Mais le petit bonhomme en avait dedans et, surtout, il apprenait vite. Dans les entraînements, Beaudin ne cédait pas un pouce à ses coéquipiers Antoine Morand et Maxime Comtois, qui allaient respectivement sortir aux deuxième et troisième rangs du repêchage de la LHJMQ cette année-là. Il a fini l’année avec 24 points en 41 matchs, la meilleure récolte parmi les défenseurs de son équipe. Les Voltigeurs en ont fait leur choix de troisième ronde.

La saison suivante, pendant que ses anciens compagnons amorçaient déjà leur carrière junior, Beaudin a été retourné dans le midget, mais ses progrès ont rapidement crevé les yeux des observateurs. Il a amassé 23 points et cumulé un différentiel de plus-19 en seulement 21 parties avant d’être promu au calibre supérieur.  

« Il était dominant. On aurait dit que c’était trop facile pour lui », se souvient Hartley.

Ce modèle d’apprentissage allait devenir la norme pour Beaudin, qui a eu besoin d’un peu de temps pour s’acclimater au niveau supérieur. Il a joué seulement 26 matchs et n’a récolté qu’une petite mention d’aide en tant que recrue à Drummondville. Mais quand il s’est présenté pour sa première saison complète, Hartley, qui l’avait suivi dans le Centre-du-Québec dans un rôle d’adjoint à Dominique Ducharme, s’est aperçu que la métamorphose était passée à l’étape suivante.

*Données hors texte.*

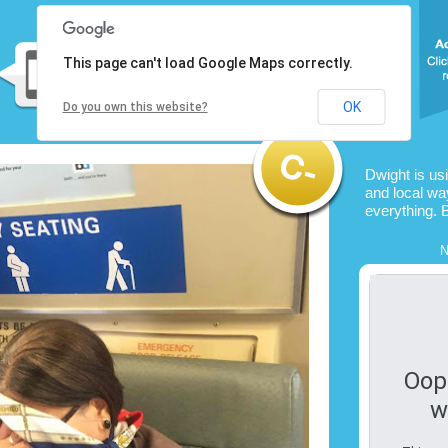
This page can't load Google Maps correctly.
OK
Do you own this website?
Dwight is us
and local way
everything. 
N
Oop
w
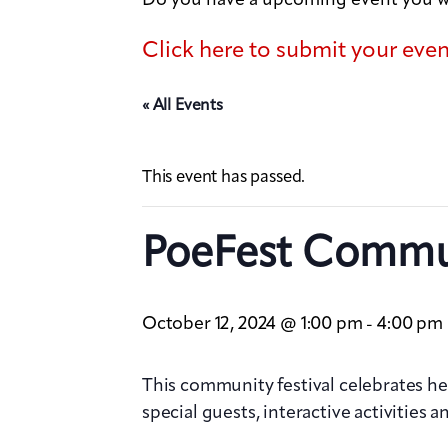
Click here to submit your eve
« All Events
This event has passed.
PoeFest Commun
October 12, 2024 @ 1:00 pm
4:00 pm
-
This community festival celebrates hea
special guests, interactive activities 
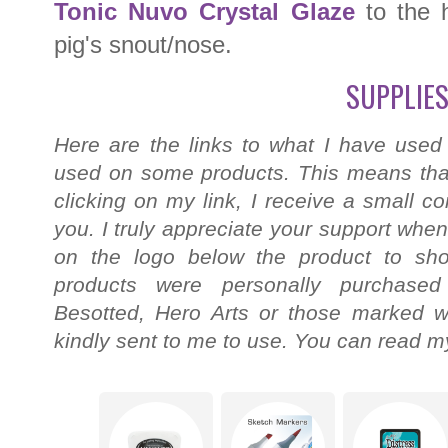
Tonic Nuvo Crystal Glaze
to the 
pig's snout/nose.
SUPPLIES
Here are the links to what I have used
used on some products. This means that
clicking on my link, I receive a small c
you. I truly appreciate your support when
on the logo below the product to shop
products were personally purchased
Besotted, Hero Arts or those marked wi
kindly sent to me to use. You can read my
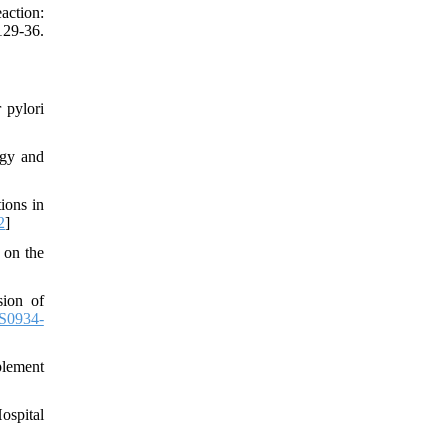
action:
29-36.
 pylori
ogy and
ions in
2
]
 on the
sion of
S0934-
plement
ospital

« C’est un jeune homme dévoué, travaillant et dès qu’il s’adapte au niveau suivant, on dirait que tout devient facile pour lui. La game se passe au ralenti pour lui. »

Un sens du jeu « au-dessus de la moyenne »

Dans les cahiers de notes des recruteurs, Beaudin gagne des points avec sa vitesse. En quelques foulées, il peut semer un attaquant en poursuite, atteindre la ligne bleue et compléter la transition offensive avec une passe parfaite à travers la zone neutre. La facilité avec laquelle il peut accomplir ces tâches en succession est déconcertante.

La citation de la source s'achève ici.